Der ausbeuterische Geschäftsmann kommt nicht zum Papst, um sich als Ausbeuter segnen zu lassen. Ein Homo-Paar will aber als solches gesegnet werden. Genau das unterstützt Fiducia supplicans, obwohl Homosexualität als Sünde wider die Natur zum Himmel schreit. Wie ehrlich ist also die Aussage von Papst Franziskus? Spitz formuliert könnte man auch fragen: Wer betreibt hier wirklich Heuchelei?
Im Interview mit dem Herausgeber der Zeitung, Don Vincenzo Vitale, blickt Franziskus insgesamt auf die Jahre seines Pontifikats zurück und schwingt auch dabei die Keule:
„Es gibt pastorale Erfahrungen, die das einfache Volk ansprechen. Es gibt auch ‚raffinierte‘ Realitäten, die nicht ankommen, Bewegungen, die ein wenig ‚exquisit‘ sind und die dazu neigen, eine ‚Ecclesiola‘ [Kleinkirche/Sekte] zu bilden, von Leuten, die sich überlegen fühlen.“
In dem Interview wird auch die Rolle der Frauen in der Kirche angesprochen, mit der sich Franziskus und der C9-Kardinalsrat in den vergangenen beiden Tagen befaßt haben:
„Die Öffnung der Arbeit in der Kurie für Frauen ist wichtig.

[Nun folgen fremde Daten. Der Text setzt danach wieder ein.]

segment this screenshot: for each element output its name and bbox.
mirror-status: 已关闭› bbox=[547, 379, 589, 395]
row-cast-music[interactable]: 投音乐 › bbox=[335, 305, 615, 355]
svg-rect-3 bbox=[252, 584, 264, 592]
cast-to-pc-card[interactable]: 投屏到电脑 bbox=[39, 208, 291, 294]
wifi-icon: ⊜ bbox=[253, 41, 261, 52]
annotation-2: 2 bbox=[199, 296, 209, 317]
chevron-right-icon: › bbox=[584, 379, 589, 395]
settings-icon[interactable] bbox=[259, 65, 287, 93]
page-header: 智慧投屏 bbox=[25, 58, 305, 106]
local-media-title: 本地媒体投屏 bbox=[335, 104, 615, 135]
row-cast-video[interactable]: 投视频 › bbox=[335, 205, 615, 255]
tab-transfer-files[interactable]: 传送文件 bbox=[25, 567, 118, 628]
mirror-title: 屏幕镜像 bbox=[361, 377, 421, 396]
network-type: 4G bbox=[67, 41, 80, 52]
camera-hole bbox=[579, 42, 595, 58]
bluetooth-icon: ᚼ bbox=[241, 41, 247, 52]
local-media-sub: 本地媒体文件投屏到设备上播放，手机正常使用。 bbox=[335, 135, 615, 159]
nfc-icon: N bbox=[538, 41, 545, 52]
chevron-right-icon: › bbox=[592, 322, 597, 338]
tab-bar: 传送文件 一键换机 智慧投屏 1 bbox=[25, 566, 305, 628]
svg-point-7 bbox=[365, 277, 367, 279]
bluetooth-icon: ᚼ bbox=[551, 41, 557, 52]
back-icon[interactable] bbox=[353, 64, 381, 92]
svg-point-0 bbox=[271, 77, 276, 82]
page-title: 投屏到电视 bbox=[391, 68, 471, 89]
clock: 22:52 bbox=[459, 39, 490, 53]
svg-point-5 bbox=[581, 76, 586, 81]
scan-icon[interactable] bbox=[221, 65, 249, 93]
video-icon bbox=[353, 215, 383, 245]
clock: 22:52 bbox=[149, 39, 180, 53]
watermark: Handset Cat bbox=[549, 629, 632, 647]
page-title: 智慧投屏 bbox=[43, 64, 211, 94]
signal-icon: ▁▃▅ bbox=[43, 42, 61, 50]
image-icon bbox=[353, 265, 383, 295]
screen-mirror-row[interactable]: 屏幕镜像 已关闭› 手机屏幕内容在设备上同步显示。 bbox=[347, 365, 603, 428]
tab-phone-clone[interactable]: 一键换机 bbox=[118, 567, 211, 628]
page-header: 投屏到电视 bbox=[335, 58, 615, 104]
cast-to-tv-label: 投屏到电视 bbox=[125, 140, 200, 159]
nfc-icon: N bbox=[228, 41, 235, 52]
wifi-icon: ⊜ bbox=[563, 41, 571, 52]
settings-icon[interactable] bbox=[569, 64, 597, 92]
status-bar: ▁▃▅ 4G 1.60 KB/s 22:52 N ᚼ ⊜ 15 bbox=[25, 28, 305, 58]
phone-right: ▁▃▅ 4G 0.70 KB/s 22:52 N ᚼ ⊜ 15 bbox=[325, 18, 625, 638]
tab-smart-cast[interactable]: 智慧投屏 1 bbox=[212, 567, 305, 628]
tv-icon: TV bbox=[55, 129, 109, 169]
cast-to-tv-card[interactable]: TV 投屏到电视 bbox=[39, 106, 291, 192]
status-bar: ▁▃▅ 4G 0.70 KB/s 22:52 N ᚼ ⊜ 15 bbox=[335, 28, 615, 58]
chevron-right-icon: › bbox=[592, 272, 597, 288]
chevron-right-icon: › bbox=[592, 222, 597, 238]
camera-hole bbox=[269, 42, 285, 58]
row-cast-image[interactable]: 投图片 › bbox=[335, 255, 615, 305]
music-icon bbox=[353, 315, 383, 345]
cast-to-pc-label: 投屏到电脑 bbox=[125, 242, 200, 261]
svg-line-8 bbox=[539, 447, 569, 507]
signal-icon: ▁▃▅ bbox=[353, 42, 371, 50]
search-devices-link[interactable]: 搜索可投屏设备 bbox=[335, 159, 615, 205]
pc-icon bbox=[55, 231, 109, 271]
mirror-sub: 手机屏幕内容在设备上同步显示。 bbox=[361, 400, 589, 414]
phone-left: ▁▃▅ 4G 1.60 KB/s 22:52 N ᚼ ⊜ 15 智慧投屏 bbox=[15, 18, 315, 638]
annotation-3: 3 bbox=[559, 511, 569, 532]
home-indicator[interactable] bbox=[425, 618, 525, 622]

In der römischen Kurie gibt es jetzt mehrere Frauen, weil sie bestimmte Aufgaben besser erfüllen als wir Männer.“
Fragen nach seinem Gesundheitszustand wehrt Franziskus ab, da er sie als Zweifel an seiner Regierungsfähigkeit versteht:
„Die Kirche wird mit dem Kopf regiert, nicht mit den Beinen.“
Sein Wunsch sei es, so Franziskus, daß die Kirche den Menschen „näherkomme“:
„Wenn ich in der Verwaltung bin, ja, dann tue ich, was ich tun muß… aber wenn ich bei den Menschen bin, ist das etwas anderes. Die Menschen leiden viel: Wir Kleriker leben manchmal bequem. Wir müssen die Arbeit, das Leiden der Menschen sehen.“
Die Verteilung der päpstlichen Schelten fällt eindeutig aus.